Solon had broken the stranglehold of the hereditary aristocracy of Athens and established a state in which, in theory at least, citizens were equal before the law. Cleisthenes’ newly created tribes provided members for the Boule, the council which had the role of drawing up the business to be set before the Assembly. However, the power of this Assembly was still restricted by the Areopagus, a council made up of former archons (magistrates) who were drawn largely from the aristocracy. There were now also the ten generals, the strategoi, introduced in 501 and elected by the citizen body. Their status was enhanced by the Persian Wars, and generalship, which, unlike other offices, could be held from year to year, now became the goal of any ambitious politician. The generals, too, tended to be drawn from the richer classes and so, in the early part of the fifth century, Athens remained under strong aristocratic influence.
Aristocratic patronage was not confined to the privacy of the symposia. Leading Athenian families glorified their city’s name by providing fine buildings both at home and abroad. The distinguished family of the Alcmaeonidae rebuilt a temple to Apollo in Delphi in marble, while in Athens itself Cimon was an important patron of the city. Cimon identified himself with the hero Theseus by bringing back his bones to Athens to be housed in the Theseion in the centre of the city. The Stoa Poikile, a colonnade filled with paintings of Athens’s military successes by the celebrated Polygnotus of Thasos, was the gift probably of Cimon’s brother-in-law. (Its foundations were discovered as recently as 1981.)
Even though aristocratic forces remained influential in the city, there were bubbling popular pressures.
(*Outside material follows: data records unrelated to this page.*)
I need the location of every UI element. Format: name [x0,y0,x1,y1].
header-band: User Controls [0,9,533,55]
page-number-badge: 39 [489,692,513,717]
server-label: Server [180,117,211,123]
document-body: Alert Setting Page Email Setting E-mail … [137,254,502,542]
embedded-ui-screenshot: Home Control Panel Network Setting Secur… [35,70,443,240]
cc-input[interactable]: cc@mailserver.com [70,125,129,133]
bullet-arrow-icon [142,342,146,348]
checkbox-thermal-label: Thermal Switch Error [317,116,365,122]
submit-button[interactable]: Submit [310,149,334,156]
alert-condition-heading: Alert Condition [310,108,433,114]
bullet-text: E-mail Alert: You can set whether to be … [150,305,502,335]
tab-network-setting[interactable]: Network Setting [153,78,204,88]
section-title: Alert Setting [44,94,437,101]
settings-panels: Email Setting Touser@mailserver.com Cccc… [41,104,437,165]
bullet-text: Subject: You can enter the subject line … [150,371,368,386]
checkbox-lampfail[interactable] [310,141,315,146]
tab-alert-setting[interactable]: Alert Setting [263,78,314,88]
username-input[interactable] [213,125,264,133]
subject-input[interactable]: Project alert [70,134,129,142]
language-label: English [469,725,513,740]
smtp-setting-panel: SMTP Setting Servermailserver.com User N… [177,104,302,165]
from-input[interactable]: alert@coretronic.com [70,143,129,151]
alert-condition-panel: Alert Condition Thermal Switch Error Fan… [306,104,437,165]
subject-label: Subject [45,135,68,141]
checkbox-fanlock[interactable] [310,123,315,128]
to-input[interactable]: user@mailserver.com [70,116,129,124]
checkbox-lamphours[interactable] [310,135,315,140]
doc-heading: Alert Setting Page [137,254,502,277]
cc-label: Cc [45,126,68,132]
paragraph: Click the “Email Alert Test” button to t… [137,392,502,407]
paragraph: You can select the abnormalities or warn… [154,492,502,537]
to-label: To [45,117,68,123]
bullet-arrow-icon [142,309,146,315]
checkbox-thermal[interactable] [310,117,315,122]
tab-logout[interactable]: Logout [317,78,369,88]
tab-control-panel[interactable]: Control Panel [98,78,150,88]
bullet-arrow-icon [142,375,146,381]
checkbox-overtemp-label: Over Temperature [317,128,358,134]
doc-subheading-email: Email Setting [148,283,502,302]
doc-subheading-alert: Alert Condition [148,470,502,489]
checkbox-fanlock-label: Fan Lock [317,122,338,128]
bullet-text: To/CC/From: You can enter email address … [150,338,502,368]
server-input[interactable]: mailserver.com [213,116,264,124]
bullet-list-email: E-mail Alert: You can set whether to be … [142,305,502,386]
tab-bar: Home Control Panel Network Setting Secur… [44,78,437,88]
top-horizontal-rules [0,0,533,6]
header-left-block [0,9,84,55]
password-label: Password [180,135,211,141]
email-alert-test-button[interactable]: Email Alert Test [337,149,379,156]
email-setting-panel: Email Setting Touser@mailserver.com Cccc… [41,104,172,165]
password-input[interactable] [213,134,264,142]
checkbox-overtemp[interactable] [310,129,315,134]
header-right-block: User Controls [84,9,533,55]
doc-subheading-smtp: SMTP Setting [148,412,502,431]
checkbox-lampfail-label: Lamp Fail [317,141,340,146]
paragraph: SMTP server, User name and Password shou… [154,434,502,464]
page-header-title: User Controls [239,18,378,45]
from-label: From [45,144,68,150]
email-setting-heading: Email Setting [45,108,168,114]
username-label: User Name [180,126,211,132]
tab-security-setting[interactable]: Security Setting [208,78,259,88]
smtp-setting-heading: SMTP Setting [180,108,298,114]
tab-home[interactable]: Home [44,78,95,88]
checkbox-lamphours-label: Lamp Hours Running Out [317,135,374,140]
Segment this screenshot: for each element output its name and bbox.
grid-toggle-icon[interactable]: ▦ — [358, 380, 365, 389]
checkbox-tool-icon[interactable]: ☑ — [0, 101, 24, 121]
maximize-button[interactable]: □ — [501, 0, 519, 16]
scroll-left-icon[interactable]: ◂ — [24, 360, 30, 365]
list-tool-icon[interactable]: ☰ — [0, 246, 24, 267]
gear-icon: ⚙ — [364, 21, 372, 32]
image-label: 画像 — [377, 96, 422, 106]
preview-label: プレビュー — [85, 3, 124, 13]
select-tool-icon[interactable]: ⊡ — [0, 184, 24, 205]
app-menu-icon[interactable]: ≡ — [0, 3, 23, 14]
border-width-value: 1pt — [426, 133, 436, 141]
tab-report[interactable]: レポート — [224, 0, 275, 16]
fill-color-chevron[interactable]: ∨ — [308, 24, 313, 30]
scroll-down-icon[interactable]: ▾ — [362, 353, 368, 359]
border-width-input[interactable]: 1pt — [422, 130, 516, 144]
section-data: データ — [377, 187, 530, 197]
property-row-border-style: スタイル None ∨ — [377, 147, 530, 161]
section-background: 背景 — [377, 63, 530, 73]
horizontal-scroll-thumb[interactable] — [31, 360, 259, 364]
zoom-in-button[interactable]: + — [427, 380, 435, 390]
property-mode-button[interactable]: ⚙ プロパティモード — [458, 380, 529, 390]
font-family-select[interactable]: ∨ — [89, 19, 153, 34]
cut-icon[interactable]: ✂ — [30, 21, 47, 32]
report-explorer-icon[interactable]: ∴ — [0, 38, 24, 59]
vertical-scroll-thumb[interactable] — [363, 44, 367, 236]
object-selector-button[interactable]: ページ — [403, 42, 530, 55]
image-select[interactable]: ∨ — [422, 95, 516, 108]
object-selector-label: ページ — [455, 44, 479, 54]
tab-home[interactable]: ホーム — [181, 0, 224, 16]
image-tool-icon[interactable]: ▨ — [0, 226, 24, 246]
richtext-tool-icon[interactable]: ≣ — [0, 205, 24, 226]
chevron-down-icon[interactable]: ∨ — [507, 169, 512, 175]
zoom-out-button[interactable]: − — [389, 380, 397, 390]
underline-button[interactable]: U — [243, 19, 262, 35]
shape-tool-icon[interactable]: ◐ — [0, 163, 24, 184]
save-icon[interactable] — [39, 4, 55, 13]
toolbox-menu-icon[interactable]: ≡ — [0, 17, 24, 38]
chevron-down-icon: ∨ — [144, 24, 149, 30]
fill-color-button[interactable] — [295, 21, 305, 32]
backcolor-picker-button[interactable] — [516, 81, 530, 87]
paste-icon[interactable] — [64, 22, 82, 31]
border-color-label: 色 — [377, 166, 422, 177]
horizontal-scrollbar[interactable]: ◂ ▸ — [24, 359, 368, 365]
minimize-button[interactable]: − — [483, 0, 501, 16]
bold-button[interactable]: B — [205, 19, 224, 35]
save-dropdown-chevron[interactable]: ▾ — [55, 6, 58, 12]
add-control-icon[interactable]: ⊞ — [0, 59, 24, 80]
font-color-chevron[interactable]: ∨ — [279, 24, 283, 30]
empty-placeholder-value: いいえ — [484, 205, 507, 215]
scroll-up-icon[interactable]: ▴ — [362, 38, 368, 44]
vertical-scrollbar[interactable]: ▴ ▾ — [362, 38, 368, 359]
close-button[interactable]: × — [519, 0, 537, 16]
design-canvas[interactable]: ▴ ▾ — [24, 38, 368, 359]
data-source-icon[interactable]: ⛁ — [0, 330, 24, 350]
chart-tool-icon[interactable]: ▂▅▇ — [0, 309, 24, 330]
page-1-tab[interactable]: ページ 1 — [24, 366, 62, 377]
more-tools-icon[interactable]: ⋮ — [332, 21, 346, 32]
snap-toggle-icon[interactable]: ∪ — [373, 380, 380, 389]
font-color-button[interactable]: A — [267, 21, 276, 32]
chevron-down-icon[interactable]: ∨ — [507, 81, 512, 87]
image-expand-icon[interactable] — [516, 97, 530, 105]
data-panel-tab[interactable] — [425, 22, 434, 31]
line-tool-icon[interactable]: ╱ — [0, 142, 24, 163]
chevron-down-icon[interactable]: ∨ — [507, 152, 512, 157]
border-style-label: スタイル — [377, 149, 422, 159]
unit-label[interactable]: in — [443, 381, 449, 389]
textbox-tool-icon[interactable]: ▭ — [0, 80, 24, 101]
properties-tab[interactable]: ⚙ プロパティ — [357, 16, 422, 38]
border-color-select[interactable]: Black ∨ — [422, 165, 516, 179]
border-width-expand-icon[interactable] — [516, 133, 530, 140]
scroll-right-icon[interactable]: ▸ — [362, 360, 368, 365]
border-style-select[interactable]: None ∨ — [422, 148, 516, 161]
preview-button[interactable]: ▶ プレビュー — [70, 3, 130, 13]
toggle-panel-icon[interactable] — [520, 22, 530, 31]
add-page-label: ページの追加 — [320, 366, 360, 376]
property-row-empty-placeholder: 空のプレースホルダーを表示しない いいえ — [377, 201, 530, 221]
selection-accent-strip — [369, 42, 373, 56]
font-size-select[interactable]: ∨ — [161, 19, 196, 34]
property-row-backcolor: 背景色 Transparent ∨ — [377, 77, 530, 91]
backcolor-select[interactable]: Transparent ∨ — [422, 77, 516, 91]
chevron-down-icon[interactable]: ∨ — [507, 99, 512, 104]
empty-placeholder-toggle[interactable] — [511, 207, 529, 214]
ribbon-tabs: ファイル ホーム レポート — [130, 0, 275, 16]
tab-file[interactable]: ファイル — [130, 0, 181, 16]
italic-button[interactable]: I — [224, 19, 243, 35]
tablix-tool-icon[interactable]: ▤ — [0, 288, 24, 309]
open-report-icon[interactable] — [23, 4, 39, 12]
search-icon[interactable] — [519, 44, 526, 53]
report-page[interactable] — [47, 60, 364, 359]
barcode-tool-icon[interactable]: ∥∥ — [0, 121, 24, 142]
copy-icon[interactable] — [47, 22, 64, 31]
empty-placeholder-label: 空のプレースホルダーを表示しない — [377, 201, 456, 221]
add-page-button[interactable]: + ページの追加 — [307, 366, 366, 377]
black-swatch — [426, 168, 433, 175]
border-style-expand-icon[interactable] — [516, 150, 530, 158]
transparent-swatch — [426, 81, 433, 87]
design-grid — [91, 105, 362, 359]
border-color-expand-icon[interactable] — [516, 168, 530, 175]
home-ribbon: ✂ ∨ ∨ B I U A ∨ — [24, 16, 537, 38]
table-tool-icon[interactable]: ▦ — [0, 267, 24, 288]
The records survive of the annual ostracism, the right of citizens to vote, by writing on a shard of pottery, the name of any citizen they wanted exiled. The exile lasted for ten years. Numerous ostraka survive and the names of virtually every aristocratic leader, including Cimon, can be found on them. Piecing the evidence together, it can be seen that anyone adopting a soft line towards Persia was soon unpopular.
There was another new force at work. The rowers who had triumphed at Salamis were largely drawn from the poorest of the citizen class, the thetes. Tribute and the silver from the Attic mines kept the navy financed with hundreds of men, cooped up and sweating below decks as they learned to manoeuvre the cumbersome triremes. It can be assumed that the thetes now recognized their potential political strength. (Aristotle acknowledged this link when he wrote that the Athenian leader Pericles, see below, later ‘turned the state towards naval power, with the result that the masses had the courage to take more into their own hands in all fields of government’.)
It is not surprising, therefore, that Themistocles, founder of the navy, was closely linked to the move towards greater democratic rights but the aristocracy may have attempted to force a campaign of ostracism against him. On ostraka dating from the 480s and 470s no name appears more frequently than Themistocles’, but a chance find of 170 ostraka all with his name on but written in only fourteen different hands suggests that voters, perhaps illiterate, were simply being handed out the shards. The campaign succeeded. Themistocles was finally removed from the city in 471 after a trumped-up charge of his being pro-Persian had been upheld by the Areopagus.